### ACTIVITY
Search the data for the string "will", and report each line where it is found.

#### INFORMATION SHOWN

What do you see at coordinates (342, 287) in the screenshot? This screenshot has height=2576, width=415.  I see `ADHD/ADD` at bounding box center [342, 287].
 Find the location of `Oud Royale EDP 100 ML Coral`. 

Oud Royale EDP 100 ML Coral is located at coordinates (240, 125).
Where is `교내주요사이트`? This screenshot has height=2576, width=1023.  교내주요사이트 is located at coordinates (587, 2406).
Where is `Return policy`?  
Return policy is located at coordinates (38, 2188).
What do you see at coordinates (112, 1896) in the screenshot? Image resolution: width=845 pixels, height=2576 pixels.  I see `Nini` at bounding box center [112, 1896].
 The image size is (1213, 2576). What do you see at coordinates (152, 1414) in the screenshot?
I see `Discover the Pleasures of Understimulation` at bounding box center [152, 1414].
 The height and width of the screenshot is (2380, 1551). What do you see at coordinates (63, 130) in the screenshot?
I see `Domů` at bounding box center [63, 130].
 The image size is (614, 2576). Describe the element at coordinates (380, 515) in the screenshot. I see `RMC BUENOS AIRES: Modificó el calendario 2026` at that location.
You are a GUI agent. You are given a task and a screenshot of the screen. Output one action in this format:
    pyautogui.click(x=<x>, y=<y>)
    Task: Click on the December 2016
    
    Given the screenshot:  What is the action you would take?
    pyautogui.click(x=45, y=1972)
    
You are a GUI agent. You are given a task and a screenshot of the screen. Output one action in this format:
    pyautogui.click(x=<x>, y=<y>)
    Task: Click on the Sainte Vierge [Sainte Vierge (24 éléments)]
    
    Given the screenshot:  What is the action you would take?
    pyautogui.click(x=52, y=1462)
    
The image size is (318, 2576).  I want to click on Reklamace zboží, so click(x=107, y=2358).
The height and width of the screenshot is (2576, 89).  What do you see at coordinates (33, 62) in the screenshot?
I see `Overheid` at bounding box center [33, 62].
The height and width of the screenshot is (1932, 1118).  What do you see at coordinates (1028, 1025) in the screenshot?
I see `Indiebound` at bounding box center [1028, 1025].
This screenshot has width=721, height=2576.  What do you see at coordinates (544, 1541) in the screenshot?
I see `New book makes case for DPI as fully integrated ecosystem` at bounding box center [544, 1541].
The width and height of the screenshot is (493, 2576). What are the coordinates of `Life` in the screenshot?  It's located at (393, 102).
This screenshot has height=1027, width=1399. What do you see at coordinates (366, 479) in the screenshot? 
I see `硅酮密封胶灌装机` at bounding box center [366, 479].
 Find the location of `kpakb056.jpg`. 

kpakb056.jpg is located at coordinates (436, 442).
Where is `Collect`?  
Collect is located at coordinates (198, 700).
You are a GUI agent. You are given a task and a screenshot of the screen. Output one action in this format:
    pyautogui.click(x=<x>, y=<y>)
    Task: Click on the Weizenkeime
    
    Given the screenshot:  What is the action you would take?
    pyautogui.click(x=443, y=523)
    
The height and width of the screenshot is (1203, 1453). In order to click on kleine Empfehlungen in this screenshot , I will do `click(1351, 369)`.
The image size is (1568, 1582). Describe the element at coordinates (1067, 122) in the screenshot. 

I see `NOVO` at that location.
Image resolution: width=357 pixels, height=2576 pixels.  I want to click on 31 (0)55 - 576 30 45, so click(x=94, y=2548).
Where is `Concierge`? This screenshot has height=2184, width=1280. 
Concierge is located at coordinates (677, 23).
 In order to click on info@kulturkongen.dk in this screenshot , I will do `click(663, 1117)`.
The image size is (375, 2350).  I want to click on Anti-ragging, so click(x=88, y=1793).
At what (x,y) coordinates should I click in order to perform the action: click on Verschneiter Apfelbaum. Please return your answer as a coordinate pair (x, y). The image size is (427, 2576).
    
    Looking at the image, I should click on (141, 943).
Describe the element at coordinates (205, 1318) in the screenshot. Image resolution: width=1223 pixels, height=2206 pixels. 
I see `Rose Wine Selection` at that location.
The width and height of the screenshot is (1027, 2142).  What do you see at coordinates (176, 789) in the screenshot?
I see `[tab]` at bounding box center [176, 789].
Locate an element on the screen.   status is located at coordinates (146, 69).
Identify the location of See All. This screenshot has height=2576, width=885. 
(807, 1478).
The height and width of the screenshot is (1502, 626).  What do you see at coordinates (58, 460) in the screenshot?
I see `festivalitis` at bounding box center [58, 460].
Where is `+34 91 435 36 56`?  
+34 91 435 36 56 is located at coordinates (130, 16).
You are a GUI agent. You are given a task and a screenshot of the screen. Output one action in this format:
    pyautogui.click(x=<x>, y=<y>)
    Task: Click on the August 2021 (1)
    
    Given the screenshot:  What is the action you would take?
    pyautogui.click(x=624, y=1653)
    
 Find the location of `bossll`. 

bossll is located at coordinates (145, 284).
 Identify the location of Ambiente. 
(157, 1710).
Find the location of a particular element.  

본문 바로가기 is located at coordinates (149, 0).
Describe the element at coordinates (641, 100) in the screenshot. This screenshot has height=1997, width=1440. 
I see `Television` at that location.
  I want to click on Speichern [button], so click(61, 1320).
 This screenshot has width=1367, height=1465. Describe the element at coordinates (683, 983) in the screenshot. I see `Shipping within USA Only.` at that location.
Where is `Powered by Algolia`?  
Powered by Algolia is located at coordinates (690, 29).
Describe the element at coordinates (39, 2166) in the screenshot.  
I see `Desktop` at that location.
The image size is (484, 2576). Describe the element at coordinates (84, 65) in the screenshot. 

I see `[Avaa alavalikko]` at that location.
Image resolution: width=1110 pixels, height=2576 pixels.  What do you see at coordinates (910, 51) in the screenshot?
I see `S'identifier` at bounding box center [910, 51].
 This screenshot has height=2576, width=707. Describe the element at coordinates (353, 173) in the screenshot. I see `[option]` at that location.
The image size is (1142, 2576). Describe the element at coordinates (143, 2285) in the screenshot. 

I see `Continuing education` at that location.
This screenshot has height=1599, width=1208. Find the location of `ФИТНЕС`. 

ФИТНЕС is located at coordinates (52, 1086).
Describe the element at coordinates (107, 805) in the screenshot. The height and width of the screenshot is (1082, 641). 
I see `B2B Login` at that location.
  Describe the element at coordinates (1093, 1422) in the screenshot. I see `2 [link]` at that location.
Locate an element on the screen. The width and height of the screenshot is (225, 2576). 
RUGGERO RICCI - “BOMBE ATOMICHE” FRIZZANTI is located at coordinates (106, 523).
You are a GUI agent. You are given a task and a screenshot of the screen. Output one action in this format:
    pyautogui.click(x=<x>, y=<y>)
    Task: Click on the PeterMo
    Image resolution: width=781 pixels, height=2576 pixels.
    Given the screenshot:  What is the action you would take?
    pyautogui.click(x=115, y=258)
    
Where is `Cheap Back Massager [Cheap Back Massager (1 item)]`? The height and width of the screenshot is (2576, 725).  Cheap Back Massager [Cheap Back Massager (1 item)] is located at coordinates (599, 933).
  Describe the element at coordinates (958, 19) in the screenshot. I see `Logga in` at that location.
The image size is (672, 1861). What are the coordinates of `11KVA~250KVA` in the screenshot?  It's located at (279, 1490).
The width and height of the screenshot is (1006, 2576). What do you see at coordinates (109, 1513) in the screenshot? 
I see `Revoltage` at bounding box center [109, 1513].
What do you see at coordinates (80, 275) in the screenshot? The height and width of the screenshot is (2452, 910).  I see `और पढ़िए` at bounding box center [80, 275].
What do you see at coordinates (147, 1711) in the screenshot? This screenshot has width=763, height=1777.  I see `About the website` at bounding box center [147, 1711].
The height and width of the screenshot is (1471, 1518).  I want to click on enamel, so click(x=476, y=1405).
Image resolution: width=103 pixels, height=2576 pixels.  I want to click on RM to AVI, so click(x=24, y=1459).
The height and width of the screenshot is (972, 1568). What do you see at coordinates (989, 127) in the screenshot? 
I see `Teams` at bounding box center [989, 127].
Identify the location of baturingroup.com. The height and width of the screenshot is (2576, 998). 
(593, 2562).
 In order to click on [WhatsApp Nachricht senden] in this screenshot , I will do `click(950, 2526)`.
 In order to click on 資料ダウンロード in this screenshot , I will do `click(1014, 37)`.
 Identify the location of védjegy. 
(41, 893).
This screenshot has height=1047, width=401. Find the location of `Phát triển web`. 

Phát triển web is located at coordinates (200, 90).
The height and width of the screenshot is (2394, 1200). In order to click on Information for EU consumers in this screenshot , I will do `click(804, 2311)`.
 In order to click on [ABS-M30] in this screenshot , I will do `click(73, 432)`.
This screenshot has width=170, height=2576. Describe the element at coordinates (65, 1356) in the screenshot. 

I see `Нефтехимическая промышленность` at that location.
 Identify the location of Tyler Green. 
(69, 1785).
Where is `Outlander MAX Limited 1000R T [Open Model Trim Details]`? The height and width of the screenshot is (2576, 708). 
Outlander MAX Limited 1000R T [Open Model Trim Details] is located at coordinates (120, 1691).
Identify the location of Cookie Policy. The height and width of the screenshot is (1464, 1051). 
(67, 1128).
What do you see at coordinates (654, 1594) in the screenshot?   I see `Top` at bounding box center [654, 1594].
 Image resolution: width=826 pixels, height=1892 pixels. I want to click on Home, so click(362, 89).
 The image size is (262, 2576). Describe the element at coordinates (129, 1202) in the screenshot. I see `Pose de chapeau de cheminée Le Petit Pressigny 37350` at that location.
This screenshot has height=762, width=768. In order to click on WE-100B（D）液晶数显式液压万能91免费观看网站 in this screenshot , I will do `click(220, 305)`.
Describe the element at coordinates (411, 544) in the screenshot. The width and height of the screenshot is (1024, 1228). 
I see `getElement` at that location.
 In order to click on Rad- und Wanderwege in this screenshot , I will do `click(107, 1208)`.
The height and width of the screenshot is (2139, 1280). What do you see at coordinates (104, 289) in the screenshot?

########

### EXERCISE OUTPUT
The height and width of the screenshot is (1203, 1453). In order to click on kleine Empfehlungen in this screenshot , I will do `click(1351, 369)`.
 In order to click on info@kulturkongen.dk in this screenshot , I will do `click(663, 1117)`.
 In order to click on [WhatsApp Nachricht senden] in this screenshot , I will do `click(950, 2526)`.
 In order to click on 資料ダウンロード in this screenshot , I will do `click(1014, 37)`.
The height and width of the screenshot is (2394, 1200). In order to click on Information for EU consumers in this screenshot , I will do `click(804, 2311)`.
 In order to click on [ABS-M30] in this screenshot , I will do `click(73, 432)`.
This screenshot has height=762, width=768. In order to click on WE-100B（D）液晶数显式液压万能91免费观看网站 in this screenshot , I will do `click(220, 305)`.
 In order to click on Rad- und Wanderwege in this screenshot , I will do `click(107, 1208)`.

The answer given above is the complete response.